A girlfriend worries. That’s, like, our number one job. Well, number two maybe.
“But duty calls.” I know I’m pouting; I can’t help it. Kyle and I both know that the dead don’t work on the livings’ schedule. I work any day necessary. I don’t have proper weekends. “Someday, that clock and I are goin
g to have a come-to-Jesus meeting. And only one of us is going to survive.”
“At least have some eggs before you get dressed and go down. Although they’re not nearly as good as French toast and they’re likely bland as white bread. We really have to get you some proper spices,” Kyle turns off the burner and tilts the pan so that a generous portion of eggs plops onto the ivory plate he’s set out for me.
“Sounds appealing,” I laugh, “and I’ll leave the spices to you. I’m totally happy with my usual four.” And I am. I don’t really stray from onion powder, black pepper, salt, and sometimes oregano if I’m making spaghetti. Kyle though, he likes to show his fancy skills in the kitchen. Hey, sometimes I spring for a fresh lemon when I’m making fish. That’s fancy.

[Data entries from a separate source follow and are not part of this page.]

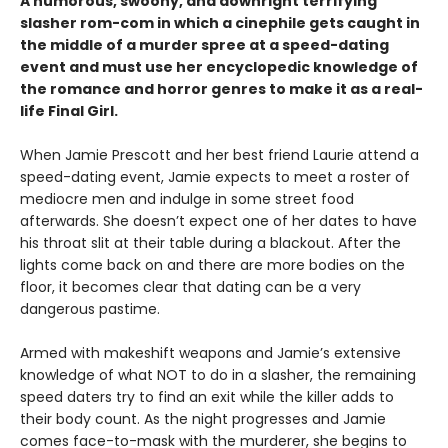
A humorous, swoony, and downright terrifying
slasher rom-com
in which a cinephile gets caught in
the middle of a murder spree at a speed-dating
event and must use her encyclopedic knowledge of
the
romance
and horror genres to make it as a real-
life Final Girl.
When Jamie Prescott and her best friend Laurie attend a
speed-dating event, Jamie expects to meet a roster of
mediocre men and indulge in some street food
afterwards. She doesn’t expect one of her dates to have
his throat slit at their table during a blackout. After the
lights come back on and there are more bodies on the
floor, it becomes clear that dating can be a very
dangerous pastime.
Armed with makeshift weapons and Jamie’s extensive
knowledge of what NOT to do in a slasher, the remaining
speed daters try to find an exit while the killer adds to
their body count. As the night progresses and Jamie
comes face-to-mask with the murderer, she begins to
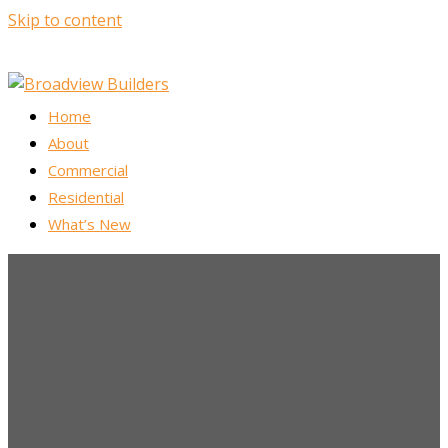
Skip to content
Home
About
Commercial
Residential
What’s New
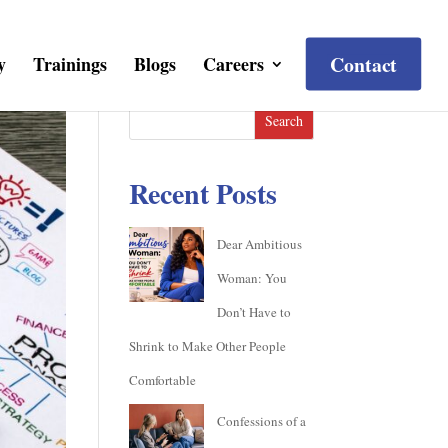
Contact
y
Trainings
Blogs
Careers
Search
Recent Posts
Dear Ambitious
Woman: You
Don’t Have to
Shrink to Make Other People
Comfortable
Confessions of a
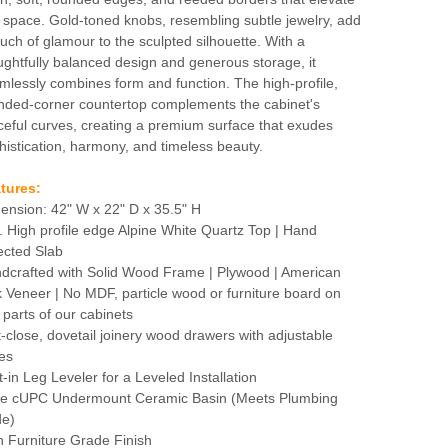
 space. Gold-toned knobs, resembling subtle jewelry, add
ouch of glamour to the sculpted silhouette. With a
ughtfully balanced design and generous storage, it
mlessly combines form and function. The high-profile,
nded-corner countertop complements the cabinet's
ceful curves, creating a premium surface that exudes
histication, harmony, and timeless beauty.
tures:
ension: 42" W x 22" D x 35.5" H
n. High profile edge Alpine White Quartz Top | Hand
ected Slab
dcrafted with Solid Wood Frame | Plywood | American
 Veneer | No MDF, particle wood or furniture board on
 parts of our cabinets
t-close, dovetail joinery wood drawers with adjustable
des
t-in Leg Leveler for a Leveled Installation
e cUPC Undermount Ceramic Basin (Meets Plumbing
e)
h Furniture Grade Finish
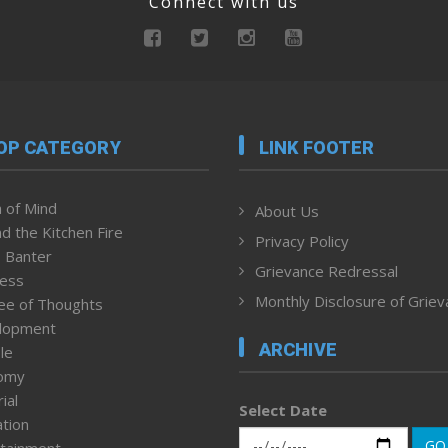
Connect with us
OP CATEGORY
LINK FOOTER
 of Mind
About Us
d the Kitchen Fire
Privacy Policy
 Banter
Grievance Redressal
ness
Monthly Disclosure of Grie
ee of Thoughts
lopment
ARCHIVE
le
omy
ial
Select Date
tion
GO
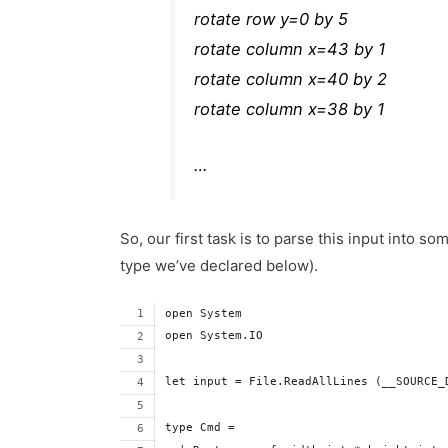
rotate row y=0 by 5
rotate column x=43 by 1
rotate column x=40 by 2
rotate column x=38 by 1
…
So, our first task is to parse this input into
type we’ve declared below).
open System
open System.IO
let input = File.ReadAllLines (__SOURCE_
type Cmd =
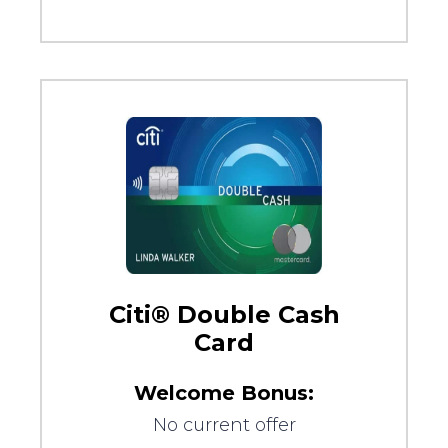
Citi® Double Cash
Card
Welcome Bonus:
No current offer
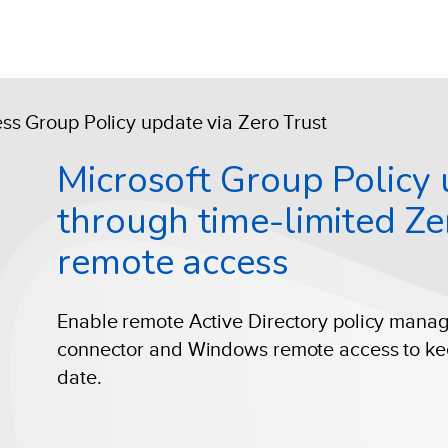
s Group Policy update via Zero Trust
Microsoft Group Policy
through time-limited Ze
remote access
Enable remote Active Directory policy mana
connector and Windows remote access to ke
date.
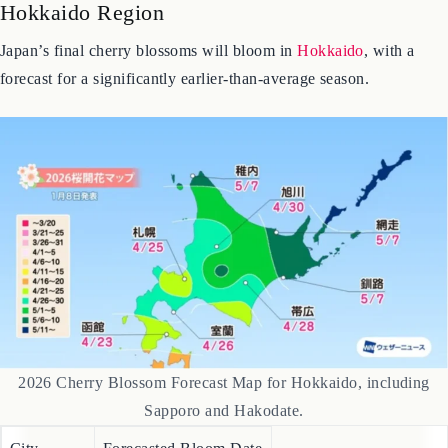
Hokkaido Region
Japan’s final cherry blossoms will bloom in
Hokkaido
, with a
forecast for a significantly earlier-than-average season.
2026 Cherry Blossom Forecast Map for Hokkaido, including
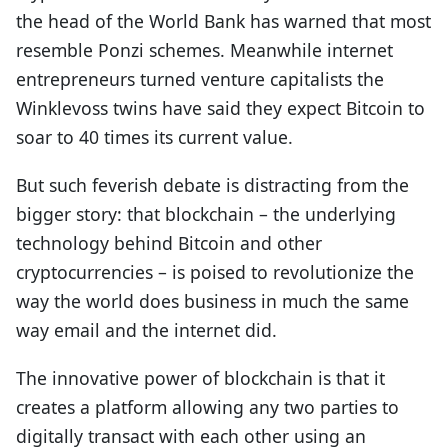
the head of the World Bank has warned that most
resemble Ponzi schemes. Meanwhile internet
entrepreneurs turned venture capitalists the
Winklevoss twins have said they expect Bitcoin to
soar to 40 times its current value.
But such feverish debate is distracting from the
bigger story: that blockchain – the underlying
technology behind Bitcoin and other
cryptocurrencies – is poised to revolutionize the
way the world does business in much the same
way email and the internet did.
The innovative power of blockchain is that it
creates a platform allowing any two parties to
digitally transact with each other using an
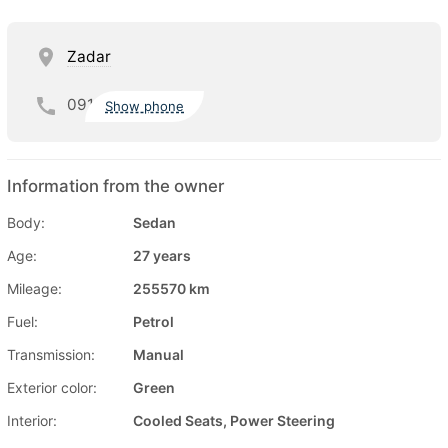
Zadar
091
Show phone
Information from the owner
Body:
Sedan
Age:
27 years
Mileage:
255570 km
Fuel:
Petrol
Transmission:
Manual
Exterior color:
Green
Interior:
Cooled Seats, Power Steering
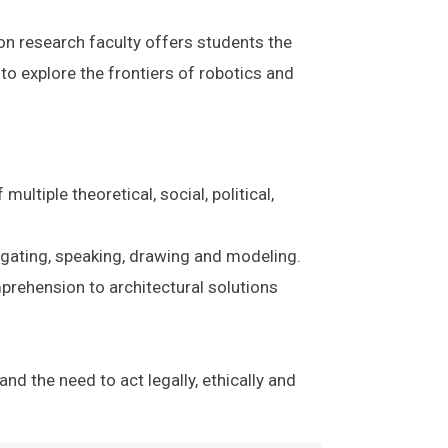
 on research faculty offers students the
to explore the frontiers of robotics and
ltiple theoretical, social, political,
stigating, speaking, drawing and modeling.
prehension to architectural solutions
d the need to act legally, ethically and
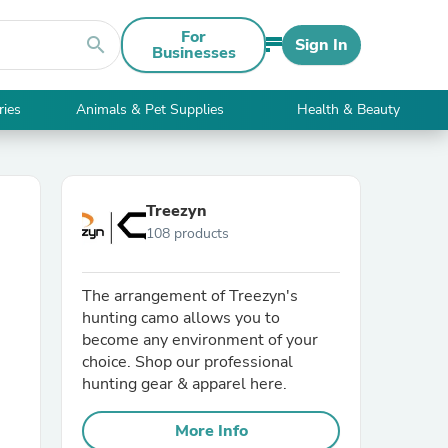
For
search
Sign In
Businesses
ries
Animals & Pet Supplies
Health & Beauty
Treezyn
108 products
The arrangement of Treezyn's
hunting camo allows you to
become any environment of your
choice. Shop our professional
hunting gear & apparel here.
More Info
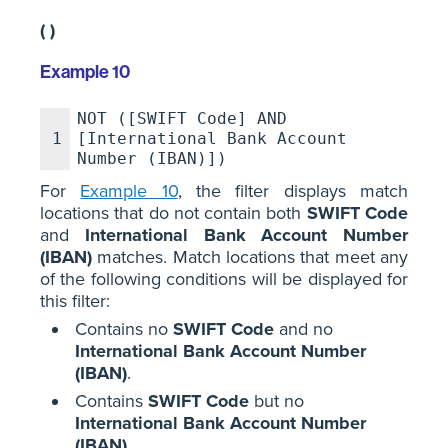
( )
Example 10
NOT ([SWIFT Code] AND
1
[International Bank Account
Number (IBAN)])
For
Example 10
, the filter displays match
locations that do not contain both
SWIFT Code
and
International Bank Account Number
(IBAN)
matches. Match locations that meet any
of the following conditions will be displayed for
this filter:
Contains no
SWIFT Code
and no
International Bank Account Number
(IBAN)
.
Contains
SWIFT Code
but no
International Bank Account Number
(IBAN)
.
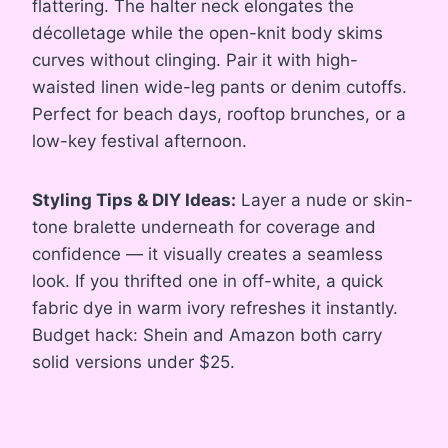
flattering. The halter neck elongates the
décolletage while the open-knit body skims
curves without clinging. Pair it with high-
waisted linen wide-leg pants or denim cutoffs.
Perfect for beach days, rooftop brunches, or a
low-key festival afternoon.
Styling Tips & DIY Ideas:
Layer a nude or skin-
tone bralette underneath for coverage and
confidence — it visually creates a seamless
look. If you thrifted one in off-white, a quick
fabric dye in warm ivory refreshes it instantly.
Budget hack: Shein and Amazon both carry
solid versions under $25.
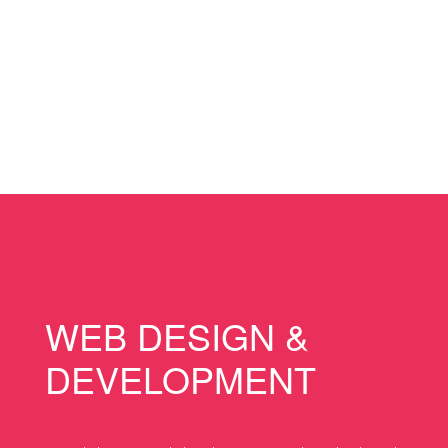
WEB DESIGN &
DEVELOPMENT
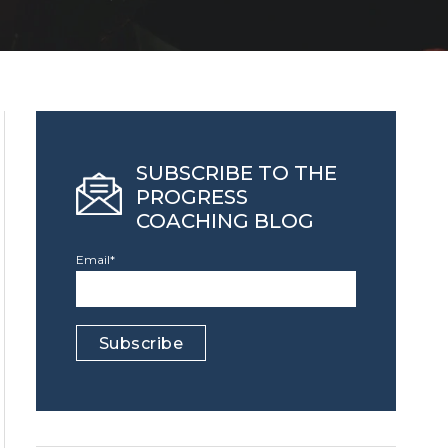
SUBSCRIBE TO THE
PROGRESS
COACHING BLOG
Email
*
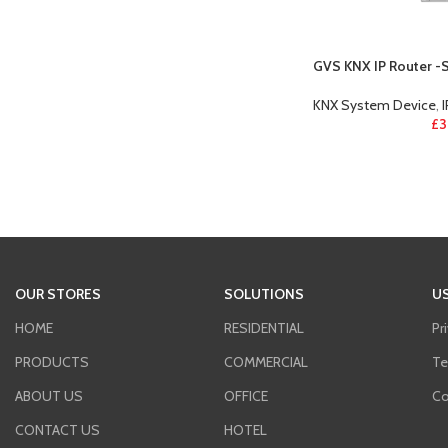
GVS KNX IP Router -
KNX System Device
,
£
3
OUR STORES
SOLUTIONS
US
HOME
RESIDENTIAL
Pr
PRODUCTS
COMMERCIAL
Te
ABOUT US
OFFICE
Co
CONTACT US
HOTEL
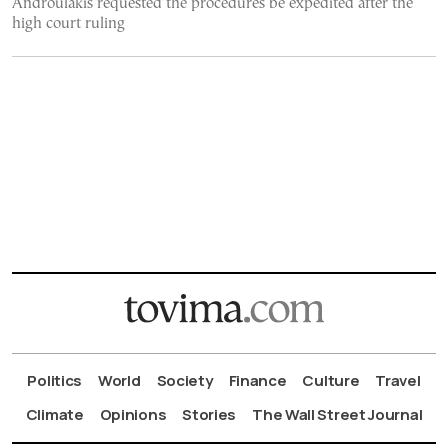
Androulakis requested the procedures be expedited after the
high court ruling
Politics
World
Society
Finance
Culture
Travel
Climate
Opinions
Stories
The Wall Street Journal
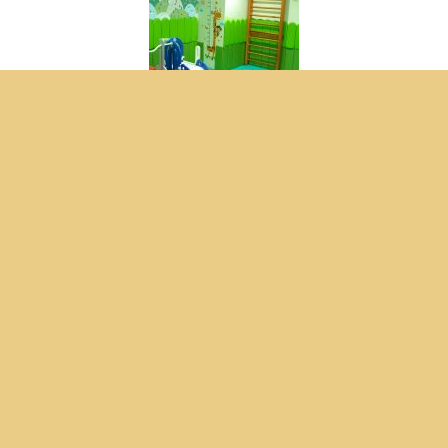
Consultation Online
Sensory Integrasi Room
Sensory Integrasi Room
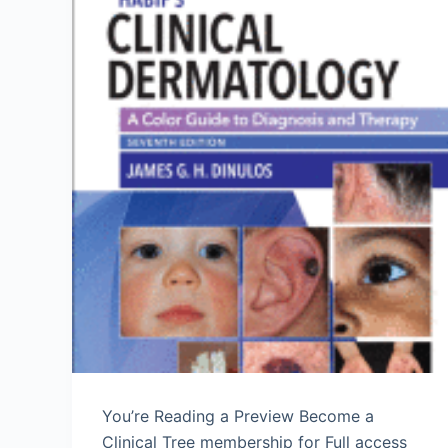
You’re Reading a Preview Become a
Clinical Tree membership for Full access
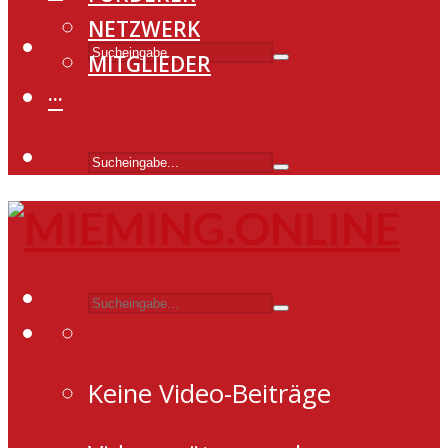
NETZWERK
MITGLIEDER
···
Keine Video-Beiträge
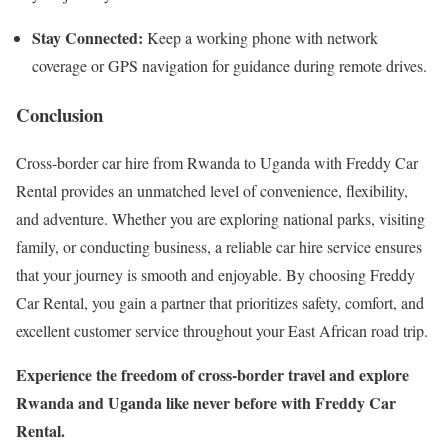
Stay Connected:
Keep a working phone with network
coverage or GPS navigation for guidance during remote drives.
Conclusion
Cross-border car hire from Rwanda to Uganda with Freddy Car
Rental provides an unmatched level of convenience, flexibility,
and adventure. Whether you are exploring national parks, visiting
family, or conducting business, a reliable car hire service ensures
that your journey is smooth and enjoyable. By choosing Freddy
Car Rental, you gain a partner that prioritizes safety, comfort, and
excellent customer service throughout your East African road trip.
Experience the freedom of cross-border travel and explore
Rwanda and Uganda like never before with Freddy Car
Rental.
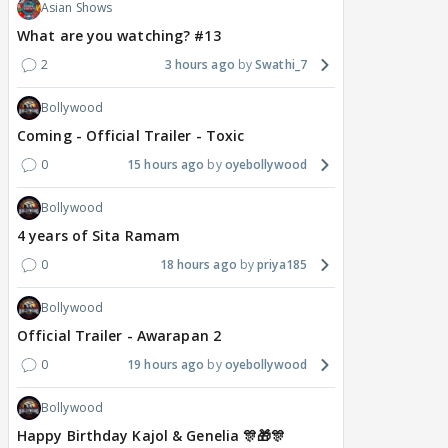
Asian Shows
What are you watching? #13
2
3 hours ago
Swathi_7
Bollywood
Coming - Official Trailer - Toxic
0
15 hours ago
oyebollywood
Bollywood
4 years of Sita Ramam
0
18 hours ago
priya185
Bollywood
Official Trailer - Awarapan 2
0
19 hours ago
oyebollywood
Bollywood
Happy Birthday Kajol & Genelia 🎊🎁🎊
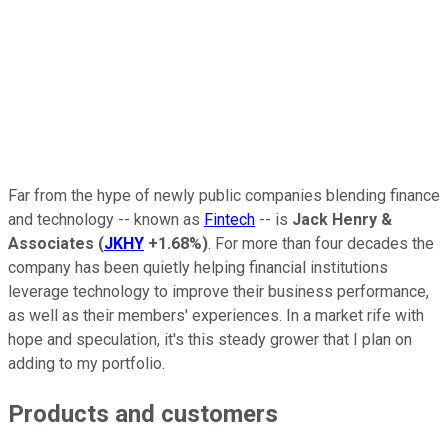
Far from the hype of newly public companies blending finance
and technology -- known as
Fintech
-- is
Jack Henry &
Associates
(
JKHY
+1.68%
)
. For more than four decades the
company has been quietly helping financial institutions
leverage technology to improve their business performance,
as well as their members' experiences. In a market rife with
hope and speculation, it's this steady grower that I plan on
adding to my portfolio.
Products and customers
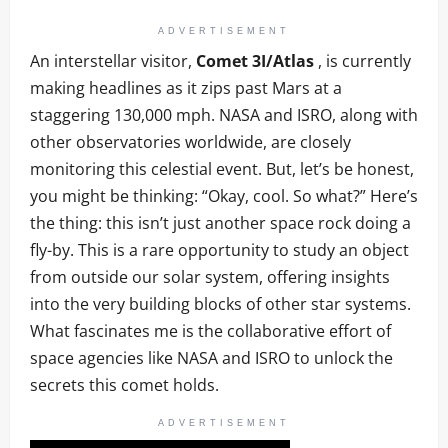
ADVERTISEMENT
An interstellar visitor,
Comet 3I/Atlas
, is currently
making headlines as it zips past Mars at a
staggering 130,000 mph. NASA and ISRO, along with
other observatories worldwide, are closely
monitoring this celestial event. But, let’s be honest,
you might be thinking: “Okay, cool. So what?” Here’s
the thing: this isn’t just another space rock doing a
fly-by. This is a rare opportunity to study an object
from outside our solar system, offering insights
into the very building blocks of other star systems.
What fascinates me is the collaborative effort of
space agencies like NASA and ISRO to unlock the
secrets this comet holds.
ADVERTISEMENT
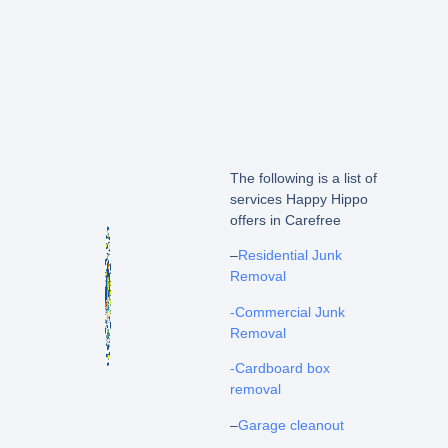
The following is a list of
services Happy Hippo
offers in Carefree
–
Residential Junk
Removal
-Commercial Junk
Removal
-Cardboard box
removal
–
Garage cleanout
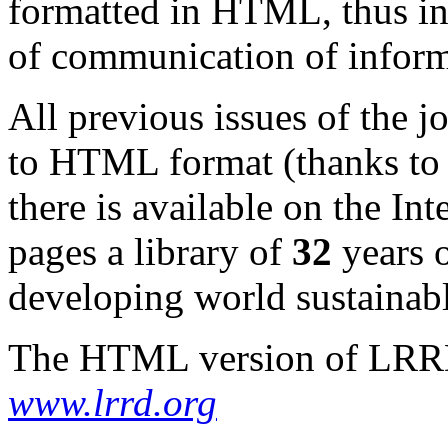
formatted in HTML, thus in
of communication of inform
All previous issues of the 
to HTML format (thanks to 
there is available on the I
pages a library of
32
years o
developing world sustainabl
The HTML version of LRRD 
www.lrrd.org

“Seriously, be ready. I’m afraid they’re less than egg-cellent.” He keeps a straight face, waiting for my response, but he breaks before I do—cracking into a toothy grin.
“Hush and give me some eggs. You’re terrible,” I say, stifling another laugh.
Kyle sets the two piled-up plates onto the table and sits down opposite me.
“Are you trying to make me gain weight back?” I say it as I’m picking up the fork and stabbing an entirely-too large amount of eggs onto the tines.
“Eat.” He admonishes, giving me a face that says ‘you’re perfect, Woman, and I’m just a little annoyed with you mentioning your weight’. I ignore the weight of his glance and chew my first mouthful of eggs. They’re salty, just the way I like them.
The cream and sugar are in two little bowls in the center of the table. I never use cream, but I’ve taken to poaching ten or so of those little shelf-stable ones from restaurants whenever I go. I’ve got quite the little collection now. Kyle takes three of the little pods and pops them open, one by one, until he’s made his coffee a beautiful pale brown. It is the color of Liam’s hair when he’s hiding his true form.